**The input:**

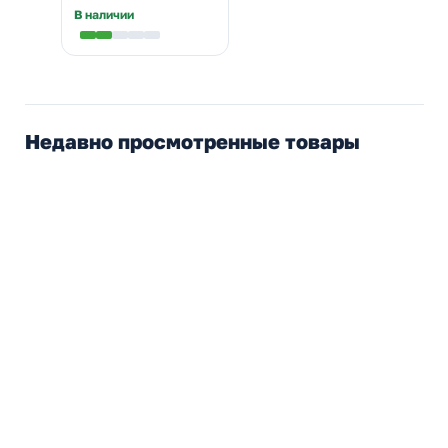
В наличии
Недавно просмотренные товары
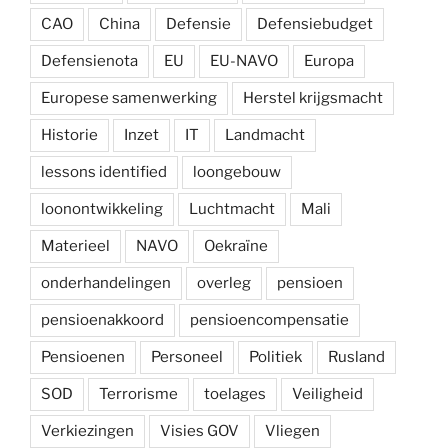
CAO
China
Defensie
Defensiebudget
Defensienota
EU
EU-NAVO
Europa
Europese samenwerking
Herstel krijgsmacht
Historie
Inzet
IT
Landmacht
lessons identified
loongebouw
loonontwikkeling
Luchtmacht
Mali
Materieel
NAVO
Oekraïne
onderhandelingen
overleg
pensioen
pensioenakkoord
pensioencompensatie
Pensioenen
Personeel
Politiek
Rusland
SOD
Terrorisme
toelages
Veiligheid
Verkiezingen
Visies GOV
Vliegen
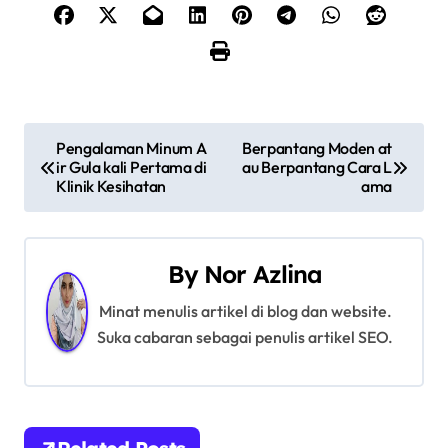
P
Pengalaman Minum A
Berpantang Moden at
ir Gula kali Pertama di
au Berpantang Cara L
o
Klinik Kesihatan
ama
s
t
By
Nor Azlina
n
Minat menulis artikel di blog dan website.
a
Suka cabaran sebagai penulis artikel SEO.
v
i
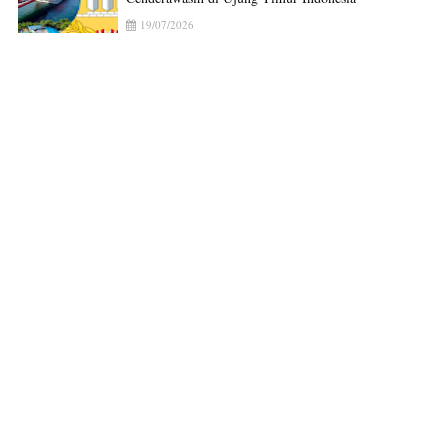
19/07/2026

==

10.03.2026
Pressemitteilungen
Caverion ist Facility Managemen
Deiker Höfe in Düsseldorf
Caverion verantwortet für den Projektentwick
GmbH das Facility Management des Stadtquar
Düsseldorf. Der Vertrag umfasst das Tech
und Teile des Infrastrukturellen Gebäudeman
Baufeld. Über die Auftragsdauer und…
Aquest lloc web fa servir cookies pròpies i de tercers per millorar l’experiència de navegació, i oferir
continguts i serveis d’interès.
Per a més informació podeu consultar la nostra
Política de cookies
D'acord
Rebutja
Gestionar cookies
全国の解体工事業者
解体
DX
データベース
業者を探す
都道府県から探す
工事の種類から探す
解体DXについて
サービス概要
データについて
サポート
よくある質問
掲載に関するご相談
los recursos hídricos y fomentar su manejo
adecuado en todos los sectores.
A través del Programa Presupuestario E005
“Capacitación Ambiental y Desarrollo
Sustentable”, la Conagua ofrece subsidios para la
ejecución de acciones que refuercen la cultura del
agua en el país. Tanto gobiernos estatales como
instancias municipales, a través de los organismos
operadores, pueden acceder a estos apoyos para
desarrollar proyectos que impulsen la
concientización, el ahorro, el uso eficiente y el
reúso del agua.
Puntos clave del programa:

**Exercise objective:** Scan the data for lines containing "cookies" and copy all of them.

**Exercise result:**
Aquest lloc web fa servir cookies pròpies i de tercers per millorar l’experiència de navegació, i oferir
Política de cookies
Gestionar cookies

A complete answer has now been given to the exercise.